Relations between the cryptocurrency industry and the U.S. Securities and Exchange Commission (SEC) have not been the best lately, but it seems that the two sides have finally come to an agreement given that the SEC has apparently changed its view on cryptocurrency listed funds exchange-traded (ETF). If approved by the SEC - which we believe is likely - these types of funds could generate a significant influx of investors in the Bitcoin and Ethereum space.

The cryptocurrency market is volatile, largely unregulated, has a limited trading history, and there are currently heated discussions about whether cryptocurrencies still have any intrinsic value. Regardless of the position on the issue, there is broad consensus that these attributes make the cryptocurrency market stand out from most other markets. Accordingly Cryptocurrencies are a poor benchmark against other markets; the only exceptions are speculative bubbles created by fledgling but long-awaited technologies. In this case, no other market is better suited for comparison purposes. Putting the two markets together, there are significant parallels between cryptocurrencies and the recent surge in artificial intelligence, including the seemingly one-way flow of capital to anything related to AI.

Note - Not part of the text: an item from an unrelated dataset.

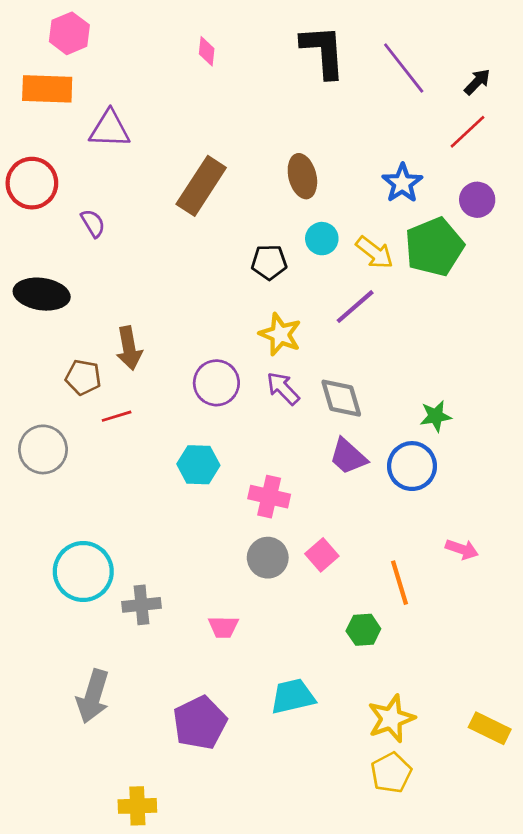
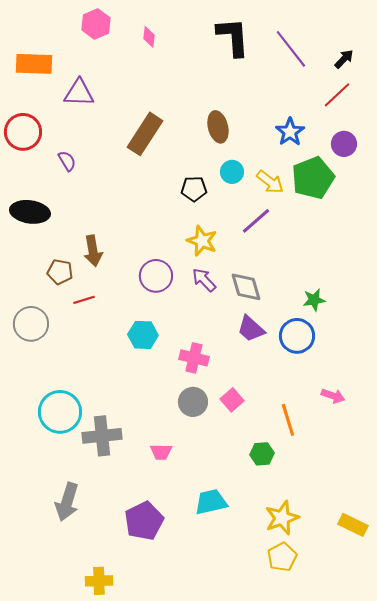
pink hexagon: (69, 33) -> (96, 24), moved
gray cross: (141, 605) -> (102, 436), size x1.4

SEC involved in the cryptocurrency market

in 2023, after the collapse of the FTX cryptocurrency exchange, the US Securities and Exchange Commission (SEC) has shown significant involvement in the cryptocurrency market. It should be emphasized that the position of the SEC regarding this market was not positive this year. On the contrary, it has led to increased scrutiny and increased uncertainty in perhaps the most important cryptocurrency market, the United States.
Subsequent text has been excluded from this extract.